DATA FOR THIS EXERCISE:
□ □ □

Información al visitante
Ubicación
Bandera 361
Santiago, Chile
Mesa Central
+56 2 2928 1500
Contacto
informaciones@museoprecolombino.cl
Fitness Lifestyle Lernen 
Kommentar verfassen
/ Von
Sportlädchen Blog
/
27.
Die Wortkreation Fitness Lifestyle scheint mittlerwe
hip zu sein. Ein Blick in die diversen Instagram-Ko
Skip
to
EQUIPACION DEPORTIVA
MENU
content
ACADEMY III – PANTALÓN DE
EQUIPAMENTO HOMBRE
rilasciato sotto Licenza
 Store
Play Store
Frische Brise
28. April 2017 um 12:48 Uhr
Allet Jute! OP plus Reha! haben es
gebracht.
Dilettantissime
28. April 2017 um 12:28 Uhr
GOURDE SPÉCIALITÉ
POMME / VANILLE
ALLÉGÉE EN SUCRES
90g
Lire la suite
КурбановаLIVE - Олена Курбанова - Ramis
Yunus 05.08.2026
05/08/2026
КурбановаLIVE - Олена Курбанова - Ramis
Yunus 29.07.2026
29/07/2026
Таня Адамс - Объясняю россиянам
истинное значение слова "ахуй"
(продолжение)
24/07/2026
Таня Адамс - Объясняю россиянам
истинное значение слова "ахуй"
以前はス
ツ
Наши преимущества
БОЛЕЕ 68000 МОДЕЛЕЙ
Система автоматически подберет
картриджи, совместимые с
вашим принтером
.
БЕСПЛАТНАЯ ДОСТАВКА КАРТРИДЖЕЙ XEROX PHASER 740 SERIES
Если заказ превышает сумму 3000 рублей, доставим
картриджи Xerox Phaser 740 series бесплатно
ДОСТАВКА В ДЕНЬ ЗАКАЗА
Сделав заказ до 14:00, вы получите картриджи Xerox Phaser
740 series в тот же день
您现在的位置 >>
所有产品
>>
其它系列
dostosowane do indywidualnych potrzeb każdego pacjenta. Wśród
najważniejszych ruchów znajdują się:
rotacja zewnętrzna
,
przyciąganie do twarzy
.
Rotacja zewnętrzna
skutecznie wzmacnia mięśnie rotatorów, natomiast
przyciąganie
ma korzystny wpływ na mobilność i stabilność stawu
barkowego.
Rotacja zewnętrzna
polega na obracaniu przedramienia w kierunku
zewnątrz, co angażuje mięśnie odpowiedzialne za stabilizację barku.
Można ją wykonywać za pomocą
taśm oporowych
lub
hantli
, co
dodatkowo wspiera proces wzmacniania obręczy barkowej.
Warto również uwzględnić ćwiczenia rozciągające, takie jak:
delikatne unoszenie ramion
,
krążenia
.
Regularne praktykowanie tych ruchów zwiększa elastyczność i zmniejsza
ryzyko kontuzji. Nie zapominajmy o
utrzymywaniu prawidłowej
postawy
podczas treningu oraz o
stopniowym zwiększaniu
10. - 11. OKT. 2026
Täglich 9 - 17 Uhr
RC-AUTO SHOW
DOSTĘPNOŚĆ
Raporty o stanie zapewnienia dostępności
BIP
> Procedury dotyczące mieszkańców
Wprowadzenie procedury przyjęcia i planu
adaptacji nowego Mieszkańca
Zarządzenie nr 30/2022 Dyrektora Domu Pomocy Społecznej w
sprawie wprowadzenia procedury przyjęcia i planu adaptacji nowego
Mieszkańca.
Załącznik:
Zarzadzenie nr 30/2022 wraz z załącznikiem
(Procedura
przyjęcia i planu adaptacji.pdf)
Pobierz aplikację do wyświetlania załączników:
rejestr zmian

□ □ □

State how many lines above contain the string "Lifestyle", with no other words.

RESULT OF THE EXERCISE: 2